A poverty status variable was constructed by dividing
family income by the applicable poverty line based on
family size and composition, with the resulting percentages
grouped into 5 categories: poor (less than 100%), near poor
(100% to less than 125%), low income (125% to less than
200%), middle income (200% to less than 400%), and high
income (greater than or equal to 400%). Poverty status
relates to disposable financial resources; poor people may
tend to underuse preventive care services, resulting in even
poorer health status. Evidence suggested that HMO
members tend to be younger and healthier (Glied, 2000;
Scitovsky, et al., 1978; Jackson-Beek, et al., 1983; Ellis,
1989; Langwell, et al., 1989), perhaps because sicker
individuals are discouraged from joining HMOs, or because
such individuals tend to avoid HMOs (Rizzo, 2005).

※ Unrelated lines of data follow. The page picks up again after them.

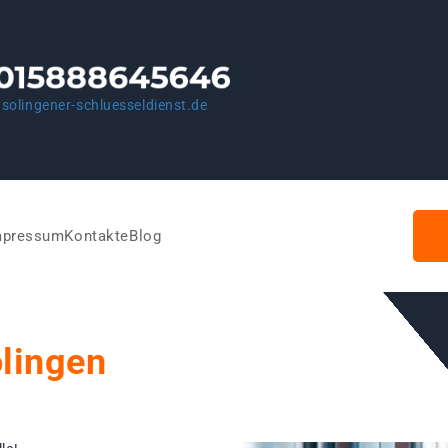
solingener-schluesseldienst.de
mpressum
Kontakte
Blog
olingen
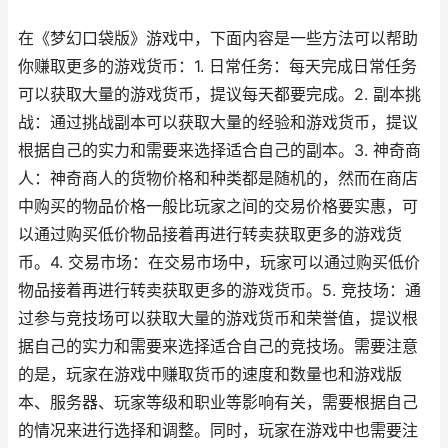
在《梦幻口袋版》游戏中，下面内容是一些方法可以帮助
你赚取更多的游戏货币：1. 日常任务：每天完成日常任务
可以获取大量的游戏货币，提议每天都要完成。2. 副本挑
战：通过挑战副本可以获取大量的经验和游戏货币，提议
根据自己的实力和需要来选择适合自己的副本。3. 神奇商
人：神奇商人的货物价格和种类都是随机的，然而在商店
中购买的物品价格一般比玩家之间的交易价格要实惠，可
以通过购买低价物品接着再进行转卖获取更多的游戏货
币。4. 交易市场：在交易市场中，玩家可以通过购买低价
物品接着再进行转卖获取更多的游戏货币。5. 竞技场：通
过参与竞技场可以获取大量的游戏货币和荣誉值，提议根
据自己的实力和需要来选择适合自己的竞技场。需要注意
的是，玩家在游戏中赚取货币的速度和数量也和游戏版
本、服务器、玩家等级和职业等影响有关，需要根据自己
的情况来进行选择和调整。同时，玩家在游戏中也需要注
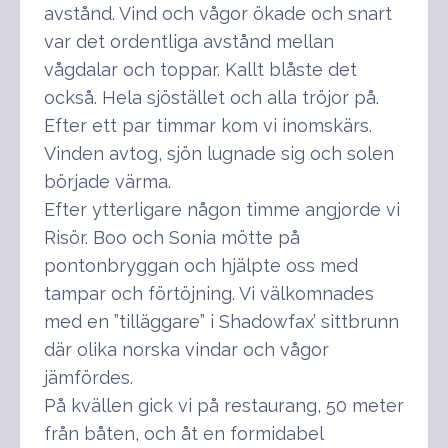
avstånd. Vind och vågor ökade och snart
var det ordentliga avstånd mellan
vågdalar och toppar. Kallt blåste det
också. Hela sjöstället och alla tröjor på.
Efter ett par timmar kom vi inomskärs.
Vinden avtog, sjön lugnade sig och solen
började värma.
Efter ytterligare någon timme angjorde vi
Risör. Boo och Sonia mötte på
pontonbryggan och hjälpte oss med
tampar och förtöjning. Vi välkomnades
med en ”tilläggare” i Shadowfax’ sittbrunn
där olika norska vindar och vågor
jämfördes.
På kvällen gick vi på restaurang, 50 meter
från båten, och åt en formidabel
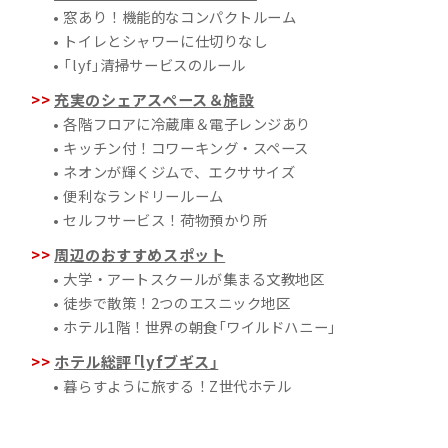
• 窓あり！機能的なコンパクトルーム
• トイレとシャワーに仕切りなし
• 「lyf」清掃サービスのルール
充実のシェアスペース＆施設
• 各階フロアに冷蔵庫＆電子レンジあり
• キッチン付！コワーキング・スペース
• ネオンが輝くジムで、エクササイズ
• 便利なランドリールーム
• セルフサービス！荷物預かり所
周辺のおすすめスポット
• 大学・アートスクールが集まる文教地区
• 徒歩で散策！2つのエスニック地区
• ホテル1階！世界の朝食「ワイルドハニー」
ホテル総評「lyfブギス」
• 暮らすように旅する！Z世代ホテル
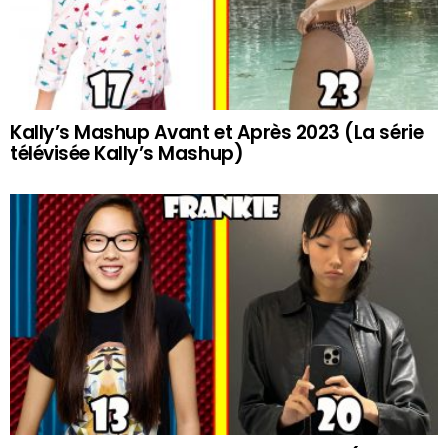
Kally’s Mashup Avant et Après 2023 (La série
télévisée Kally’s Mashup)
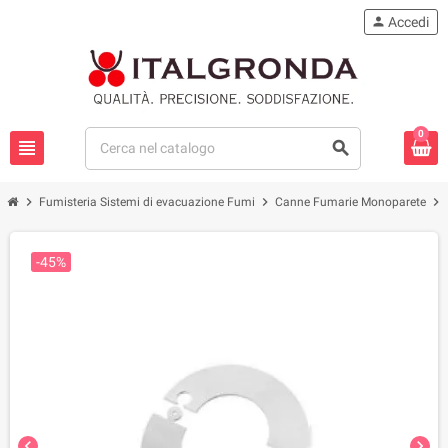
person
Accedi
0
view_headline
search
chevron_right
chevron_right
chevron_right
Fumisteria Sistemi di evacuazione Fumi
Canne Fumarie Monoparete
-45%
chevron_left
chevron_right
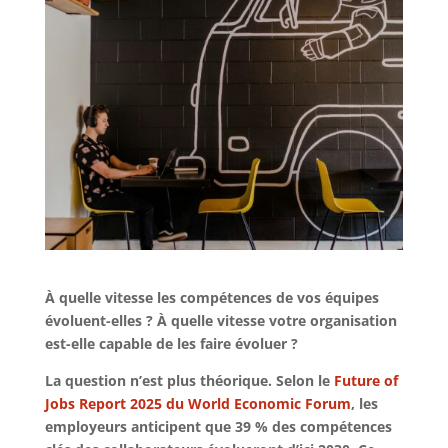
À quelle vitesse les compétences de vos équipes
évoluent-elles ? À quelle vitesse votre organisation
est-elle capable de les faire évoluer ?
La question n’est plus théorique. Selon le
Future of
Jobs Report 2025 du World Economic Forum
, les
employeurs anticipent que 39 % des compétences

Moreover, health status may affect preventive care to the
extent that the provider and / or the patient recognize that
the need for screening increases as the patient’s health
status declines. In order to avoid the likely understatement
of the impact of HMOs on preventive medicine, our
multivariate models controlled for global measures of
health status, which were indicated by the subject’s
responses about their overall health status as excellent, very
good, good, fair, or poor.
ANALYSIS AND RESULTS
In this section, we provide a demographic and health
status profile of the sample enrollees. ANOVA and
ordinary least squares regression methods were then used to
investigate the two research questions; and regression
results assessed the effects of both control variables and
consumer-friendly characteristics on preventive care
utilization.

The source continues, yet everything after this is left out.